**Your objective**
The result should be every line that contains the word "protivzdušnej", taken from the material.

►

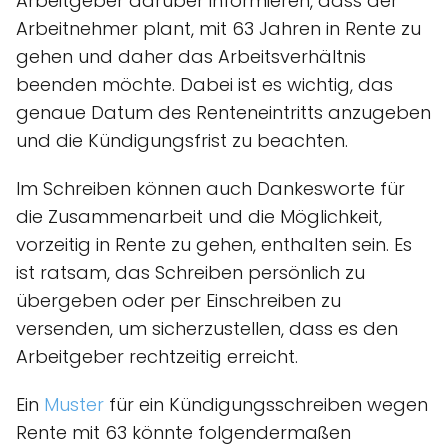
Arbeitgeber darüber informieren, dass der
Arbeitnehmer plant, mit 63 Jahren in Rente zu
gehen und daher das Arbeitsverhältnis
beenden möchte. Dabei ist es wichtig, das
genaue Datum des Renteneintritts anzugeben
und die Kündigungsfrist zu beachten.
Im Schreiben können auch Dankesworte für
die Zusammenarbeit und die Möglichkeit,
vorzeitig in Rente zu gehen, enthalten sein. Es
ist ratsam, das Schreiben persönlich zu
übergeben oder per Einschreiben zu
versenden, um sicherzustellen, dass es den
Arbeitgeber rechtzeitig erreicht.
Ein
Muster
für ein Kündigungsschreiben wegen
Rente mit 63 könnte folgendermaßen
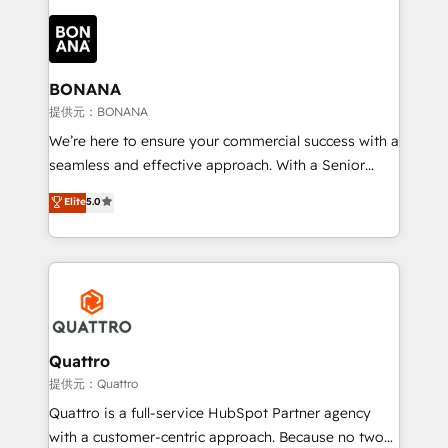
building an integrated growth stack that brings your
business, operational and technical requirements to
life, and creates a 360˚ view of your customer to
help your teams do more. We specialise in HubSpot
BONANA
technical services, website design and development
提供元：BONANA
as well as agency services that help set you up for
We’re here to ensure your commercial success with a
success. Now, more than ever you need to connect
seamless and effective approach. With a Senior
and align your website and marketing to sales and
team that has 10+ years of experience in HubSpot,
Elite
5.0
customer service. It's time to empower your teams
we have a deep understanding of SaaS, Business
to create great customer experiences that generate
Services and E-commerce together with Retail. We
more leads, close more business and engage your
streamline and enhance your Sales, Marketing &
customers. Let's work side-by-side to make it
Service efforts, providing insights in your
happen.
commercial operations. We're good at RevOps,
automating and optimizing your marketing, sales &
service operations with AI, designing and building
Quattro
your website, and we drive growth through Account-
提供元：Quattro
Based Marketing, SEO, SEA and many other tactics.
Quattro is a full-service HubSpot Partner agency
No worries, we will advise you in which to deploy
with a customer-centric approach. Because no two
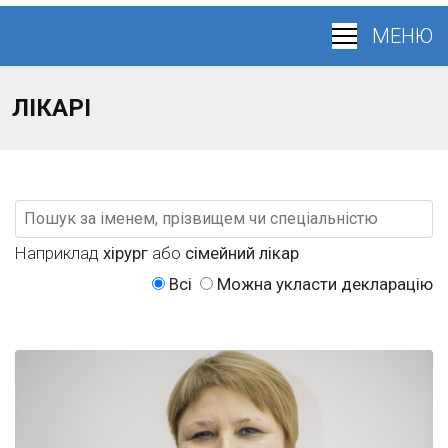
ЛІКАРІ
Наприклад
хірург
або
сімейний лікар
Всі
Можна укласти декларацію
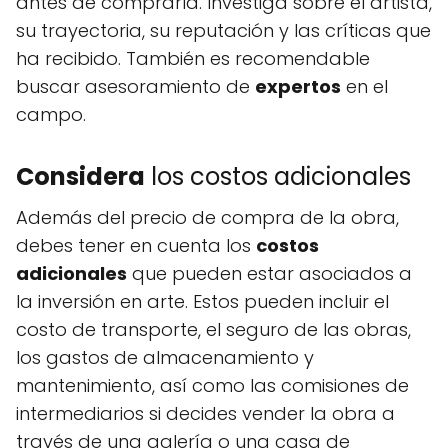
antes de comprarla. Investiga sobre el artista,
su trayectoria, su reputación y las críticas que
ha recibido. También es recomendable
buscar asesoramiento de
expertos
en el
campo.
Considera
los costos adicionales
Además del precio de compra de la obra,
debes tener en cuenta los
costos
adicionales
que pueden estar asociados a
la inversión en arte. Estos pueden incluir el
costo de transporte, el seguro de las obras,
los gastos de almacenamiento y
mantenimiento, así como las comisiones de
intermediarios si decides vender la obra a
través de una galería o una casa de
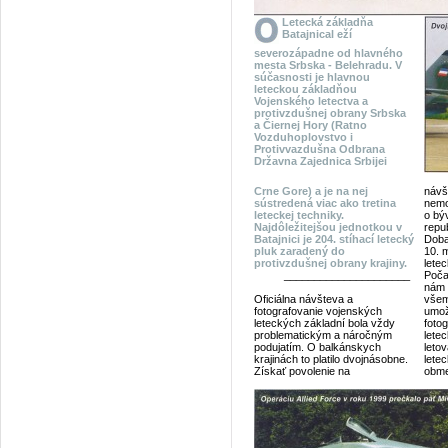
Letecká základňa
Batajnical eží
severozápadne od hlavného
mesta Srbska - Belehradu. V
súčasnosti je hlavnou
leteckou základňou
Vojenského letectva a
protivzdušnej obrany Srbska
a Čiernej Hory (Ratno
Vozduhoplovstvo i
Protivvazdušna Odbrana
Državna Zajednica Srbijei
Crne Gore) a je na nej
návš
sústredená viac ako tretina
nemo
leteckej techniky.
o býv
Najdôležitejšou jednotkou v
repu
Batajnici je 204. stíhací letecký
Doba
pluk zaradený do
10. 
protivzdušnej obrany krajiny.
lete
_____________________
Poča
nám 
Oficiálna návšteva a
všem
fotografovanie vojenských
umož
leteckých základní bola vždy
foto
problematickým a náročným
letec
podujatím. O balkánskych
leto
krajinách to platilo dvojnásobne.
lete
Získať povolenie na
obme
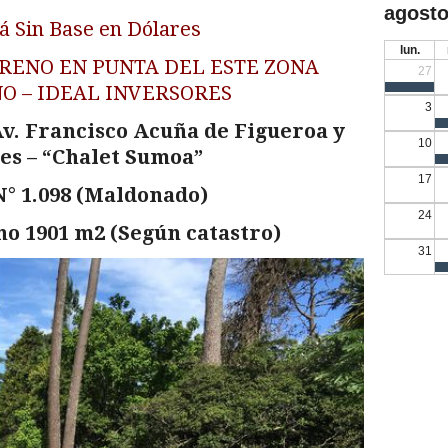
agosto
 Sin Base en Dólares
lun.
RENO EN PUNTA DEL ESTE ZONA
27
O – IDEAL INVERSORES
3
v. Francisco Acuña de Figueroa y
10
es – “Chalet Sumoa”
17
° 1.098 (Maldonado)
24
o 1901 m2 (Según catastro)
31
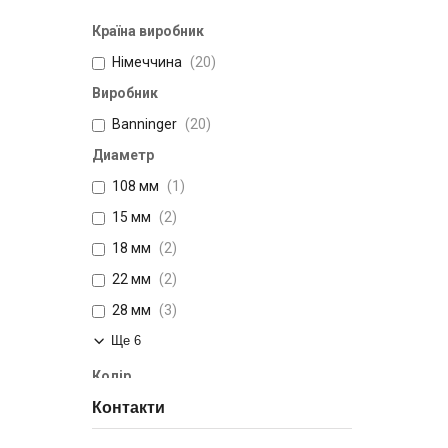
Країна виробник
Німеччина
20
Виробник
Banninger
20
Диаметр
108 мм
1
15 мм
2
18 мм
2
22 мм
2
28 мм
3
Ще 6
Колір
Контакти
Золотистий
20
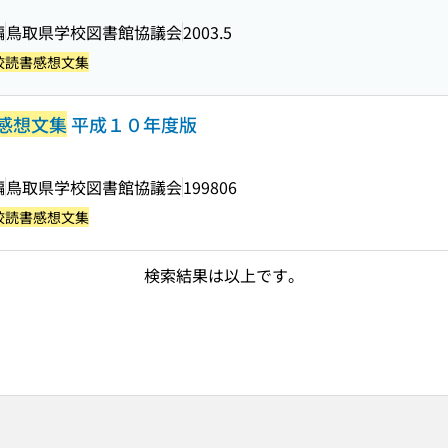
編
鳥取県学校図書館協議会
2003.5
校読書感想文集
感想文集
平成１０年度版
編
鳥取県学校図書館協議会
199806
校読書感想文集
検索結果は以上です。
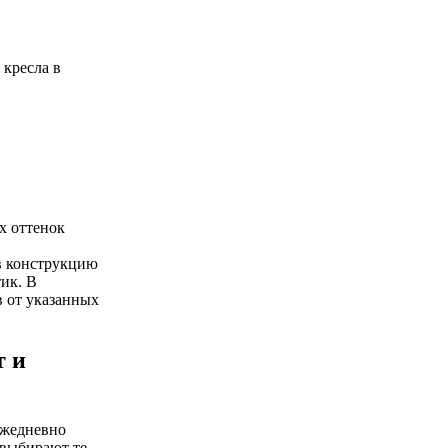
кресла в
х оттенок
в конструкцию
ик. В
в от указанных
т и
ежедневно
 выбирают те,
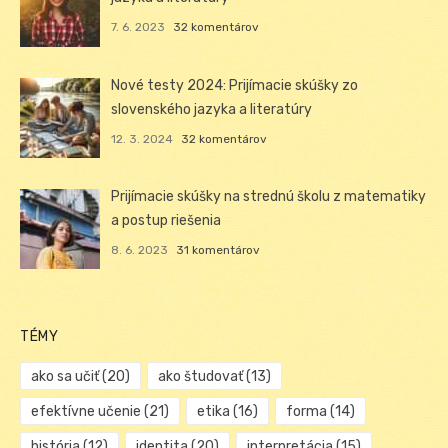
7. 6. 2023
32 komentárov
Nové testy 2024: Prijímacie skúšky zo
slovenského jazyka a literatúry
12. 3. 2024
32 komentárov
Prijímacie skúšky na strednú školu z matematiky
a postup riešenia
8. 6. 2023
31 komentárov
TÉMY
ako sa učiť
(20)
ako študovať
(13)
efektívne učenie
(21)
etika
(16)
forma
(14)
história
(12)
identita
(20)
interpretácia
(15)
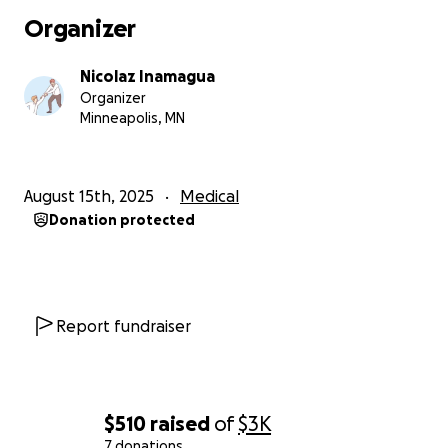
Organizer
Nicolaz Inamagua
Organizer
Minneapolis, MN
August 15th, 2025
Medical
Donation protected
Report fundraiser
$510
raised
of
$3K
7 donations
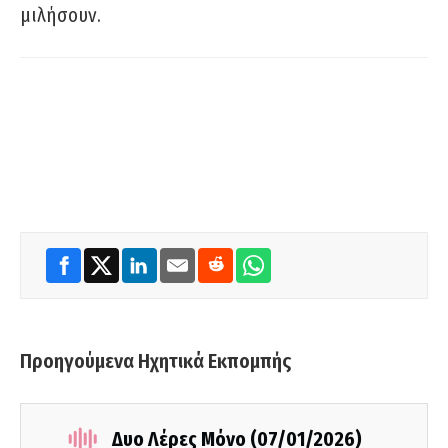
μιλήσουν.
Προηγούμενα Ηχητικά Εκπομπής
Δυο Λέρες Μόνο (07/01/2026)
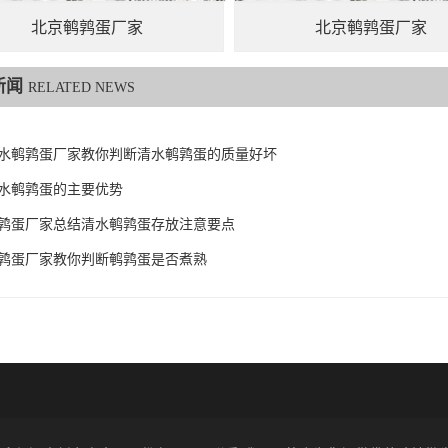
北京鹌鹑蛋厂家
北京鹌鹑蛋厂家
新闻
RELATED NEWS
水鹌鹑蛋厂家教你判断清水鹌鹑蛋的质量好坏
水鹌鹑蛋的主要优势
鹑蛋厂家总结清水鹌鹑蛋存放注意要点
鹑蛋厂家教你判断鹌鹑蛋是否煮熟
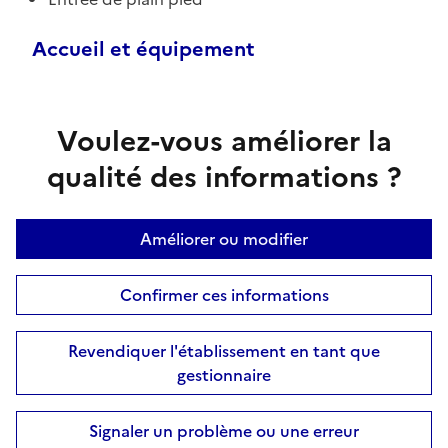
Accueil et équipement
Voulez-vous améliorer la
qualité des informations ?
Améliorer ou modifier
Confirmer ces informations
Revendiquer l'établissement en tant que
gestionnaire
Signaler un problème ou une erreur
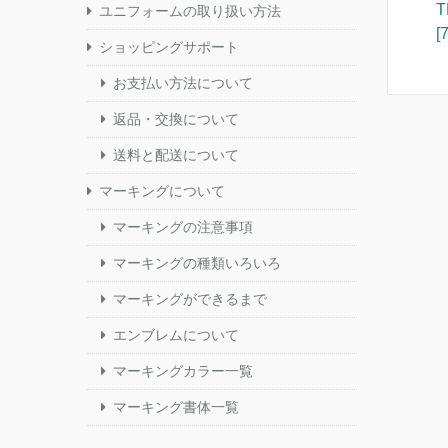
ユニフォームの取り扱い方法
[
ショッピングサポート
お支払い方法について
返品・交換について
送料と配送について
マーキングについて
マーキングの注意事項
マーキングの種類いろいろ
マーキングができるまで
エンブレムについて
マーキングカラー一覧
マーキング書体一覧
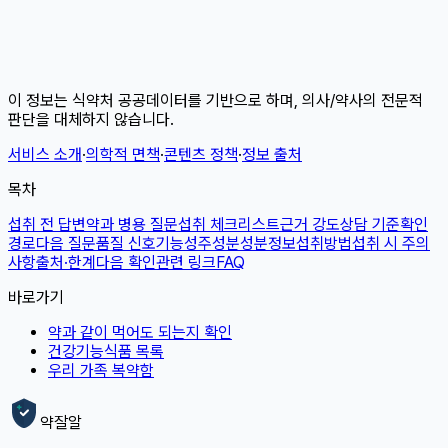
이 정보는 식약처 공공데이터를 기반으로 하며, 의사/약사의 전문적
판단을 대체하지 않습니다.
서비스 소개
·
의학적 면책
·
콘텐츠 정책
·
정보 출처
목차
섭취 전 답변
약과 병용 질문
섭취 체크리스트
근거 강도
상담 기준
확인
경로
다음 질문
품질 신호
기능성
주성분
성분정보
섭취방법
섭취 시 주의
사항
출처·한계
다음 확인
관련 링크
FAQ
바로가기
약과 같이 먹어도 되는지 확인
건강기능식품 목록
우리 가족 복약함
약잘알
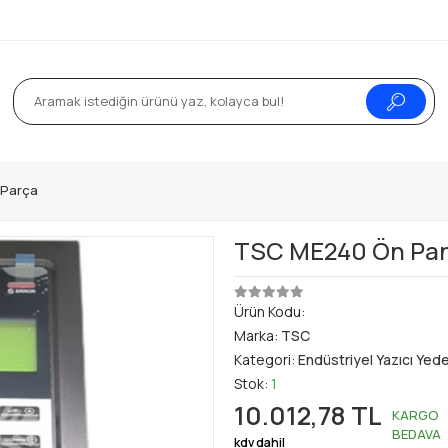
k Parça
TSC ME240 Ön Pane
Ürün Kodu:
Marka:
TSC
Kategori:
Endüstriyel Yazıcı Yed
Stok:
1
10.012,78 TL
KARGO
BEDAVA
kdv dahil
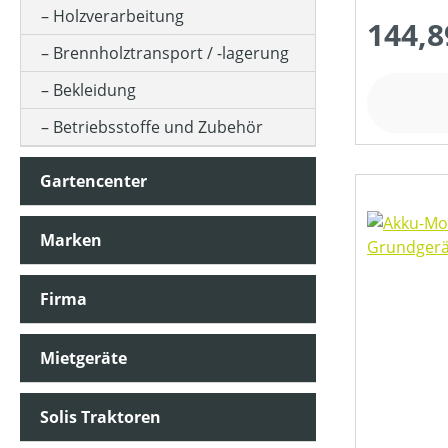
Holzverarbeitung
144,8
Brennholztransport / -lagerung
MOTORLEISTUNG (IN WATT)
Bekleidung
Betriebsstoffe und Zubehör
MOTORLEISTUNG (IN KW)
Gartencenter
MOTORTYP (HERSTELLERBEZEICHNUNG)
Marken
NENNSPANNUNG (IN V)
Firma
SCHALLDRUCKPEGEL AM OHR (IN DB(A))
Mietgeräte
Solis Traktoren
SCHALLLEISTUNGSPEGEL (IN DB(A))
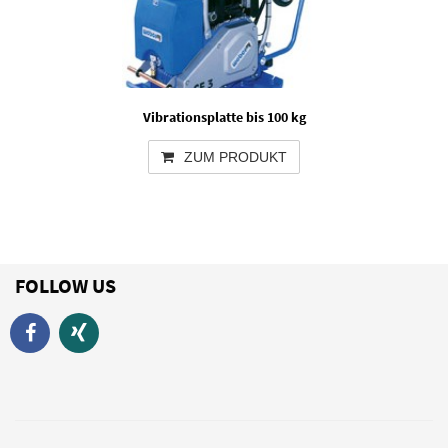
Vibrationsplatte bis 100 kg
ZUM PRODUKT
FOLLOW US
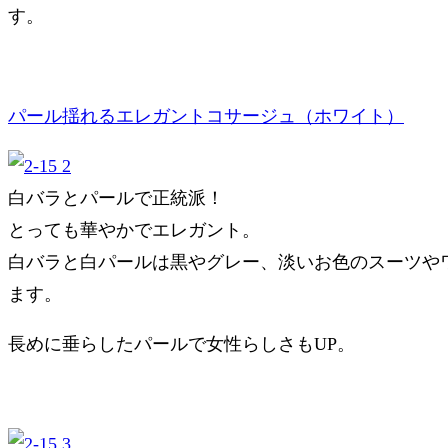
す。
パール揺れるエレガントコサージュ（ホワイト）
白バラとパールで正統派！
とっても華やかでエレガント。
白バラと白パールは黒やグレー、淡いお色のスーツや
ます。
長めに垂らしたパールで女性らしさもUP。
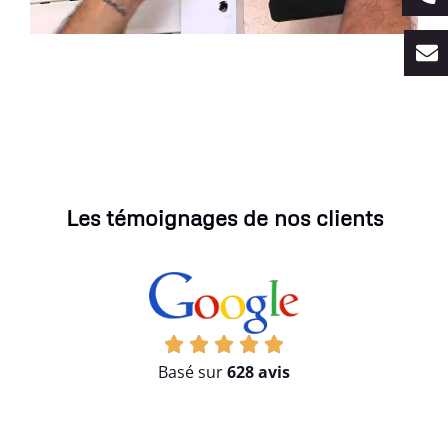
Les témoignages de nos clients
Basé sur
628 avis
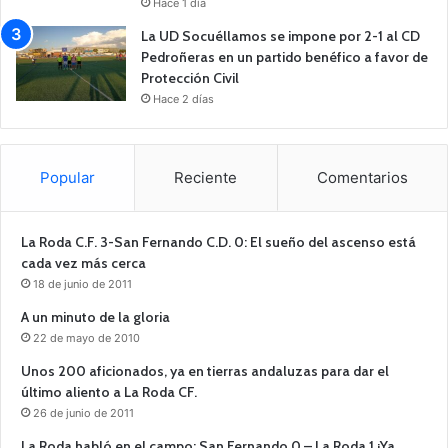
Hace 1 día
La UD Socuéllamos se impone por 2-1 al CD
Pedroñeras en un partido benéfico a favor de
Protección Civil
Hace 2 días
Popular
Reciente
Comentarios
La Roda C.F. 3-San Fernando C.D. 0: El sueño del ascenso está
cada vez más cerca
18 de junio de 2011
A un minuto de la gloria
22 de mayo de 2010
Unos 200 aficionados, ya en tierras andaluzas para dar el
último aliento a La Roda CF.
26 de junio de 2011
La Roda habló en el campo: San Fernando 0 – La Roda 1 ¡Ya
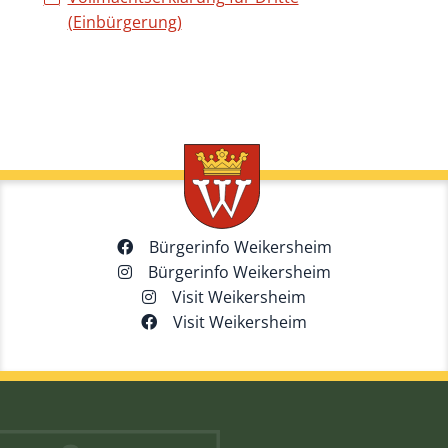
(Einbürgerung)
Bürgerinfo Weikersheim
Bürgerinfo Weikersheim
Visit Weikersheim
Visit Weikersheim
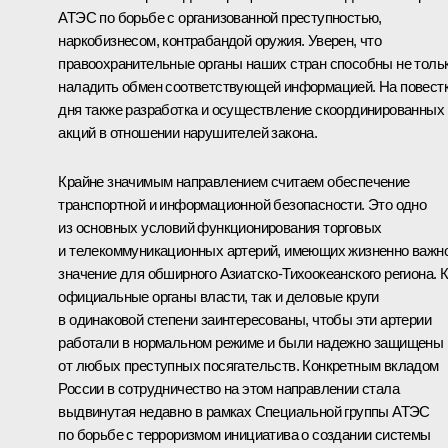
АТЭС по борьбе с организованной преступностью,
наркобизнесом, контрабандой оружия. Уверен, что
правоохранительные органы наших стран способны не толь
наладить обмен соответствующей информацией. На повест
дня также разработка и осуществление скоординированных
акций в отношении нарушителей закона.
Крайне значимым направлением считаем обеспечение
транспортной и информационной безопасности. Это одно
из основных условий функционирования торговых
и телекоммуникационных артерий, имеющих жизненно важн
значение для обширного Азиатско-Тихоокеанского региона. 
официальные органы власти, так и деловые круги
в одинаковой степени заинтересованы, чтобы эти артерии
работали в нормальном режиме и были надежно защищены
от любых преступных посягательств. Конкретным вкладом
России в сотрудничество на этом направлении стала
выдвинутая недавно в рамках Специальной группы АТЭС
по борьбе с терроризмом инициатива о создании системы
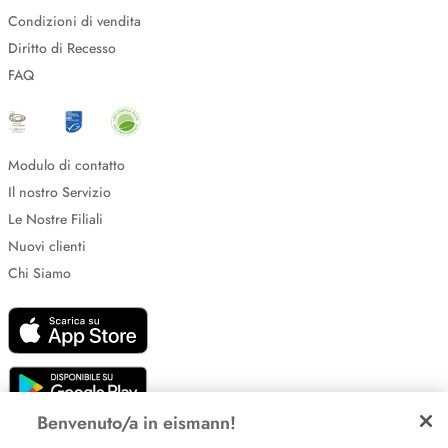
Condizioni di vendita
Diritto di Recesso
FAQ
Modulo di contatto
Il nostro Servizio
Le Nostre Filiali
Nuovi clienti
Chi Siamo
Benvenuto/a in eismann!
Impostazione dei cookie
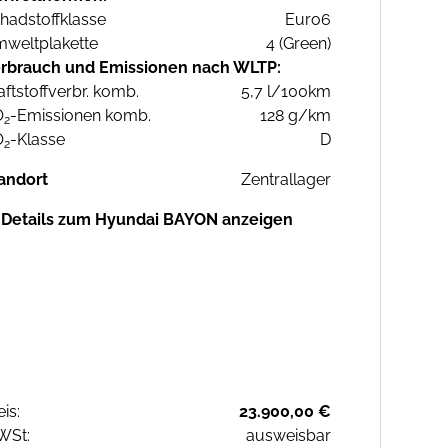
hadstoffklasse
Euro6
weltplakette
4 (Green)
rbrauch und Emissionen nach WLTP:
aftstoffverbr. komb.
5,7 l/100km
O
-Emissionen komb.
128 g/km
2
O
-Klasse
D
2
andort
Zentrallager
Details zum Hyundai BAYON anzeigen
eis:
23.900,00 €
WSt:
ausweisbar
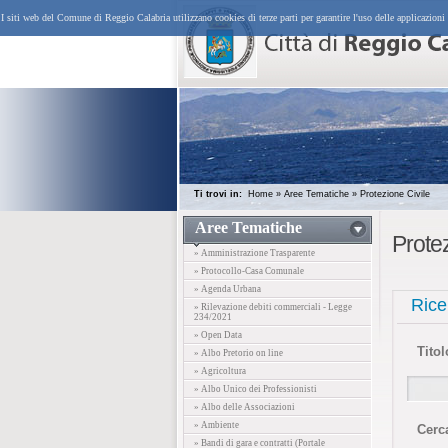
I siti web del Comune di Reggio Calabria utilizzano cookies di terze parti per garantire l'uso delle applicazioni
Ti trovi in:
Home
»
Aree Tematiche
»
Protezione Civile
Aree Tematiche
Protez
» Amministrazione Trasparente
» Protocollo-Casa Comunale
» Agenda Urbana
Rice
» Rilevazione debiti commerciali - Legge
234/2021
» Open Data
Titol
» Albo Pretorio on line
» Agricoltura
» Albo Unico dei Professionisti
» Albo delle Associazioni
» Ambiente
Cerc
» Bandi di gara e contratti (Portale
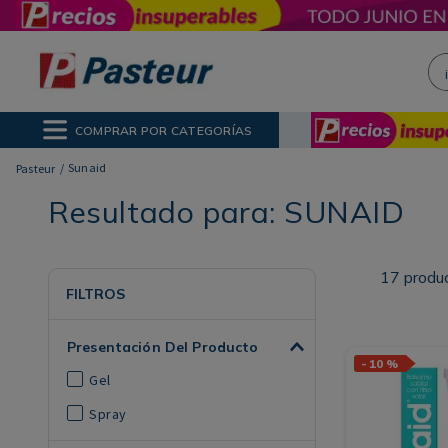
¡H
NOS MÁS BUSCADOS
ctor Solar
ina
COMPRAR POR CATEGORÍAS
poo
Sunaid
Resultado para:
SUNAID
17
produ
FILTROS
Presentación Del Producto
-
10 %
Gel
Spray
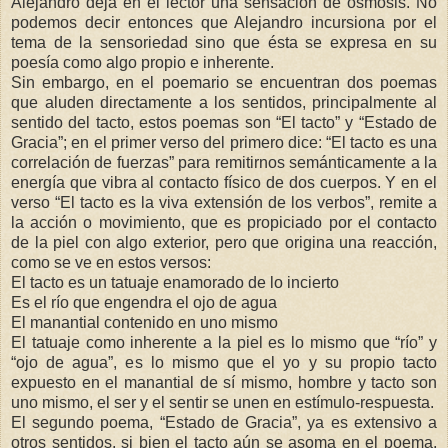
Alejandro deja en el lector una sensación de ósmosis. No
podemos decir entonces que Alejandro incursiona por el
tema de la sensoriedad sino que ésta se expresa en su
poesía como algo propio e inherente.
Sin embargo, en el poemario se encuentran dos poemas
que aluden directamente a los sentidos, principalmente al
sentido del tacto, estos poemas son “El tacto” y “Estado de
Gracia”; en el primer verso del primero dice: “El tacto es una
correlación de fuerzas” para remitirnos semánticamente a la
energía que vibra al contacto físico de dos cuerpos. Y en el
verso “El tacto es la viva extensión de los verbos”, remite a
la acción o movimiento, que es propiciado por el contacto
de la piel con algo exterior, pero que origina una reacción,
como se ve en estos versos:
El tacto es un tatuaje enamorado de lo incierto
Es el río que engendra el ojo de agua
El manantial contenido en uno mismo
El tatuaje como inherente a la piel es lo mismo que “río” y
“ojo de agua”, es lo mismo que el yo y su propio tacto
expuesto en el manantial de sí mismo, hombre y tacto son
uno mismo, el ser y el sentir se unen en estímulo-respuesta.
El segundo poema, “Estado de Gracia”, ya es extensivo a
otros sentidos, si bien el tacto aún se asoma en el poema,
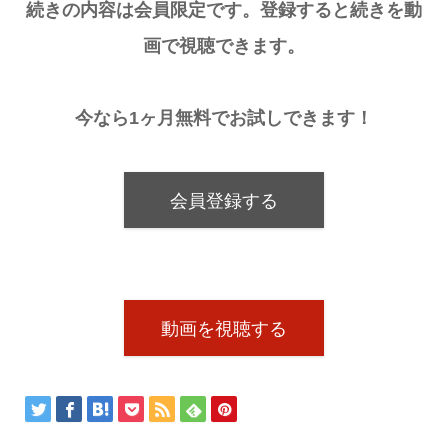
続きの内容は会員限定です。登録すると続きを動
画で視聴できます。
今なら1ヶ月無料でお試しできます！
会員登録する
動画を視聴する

◄

**Expected output**
protivzdušnej obrany Srbska
protivzdušnej obrany krajiny.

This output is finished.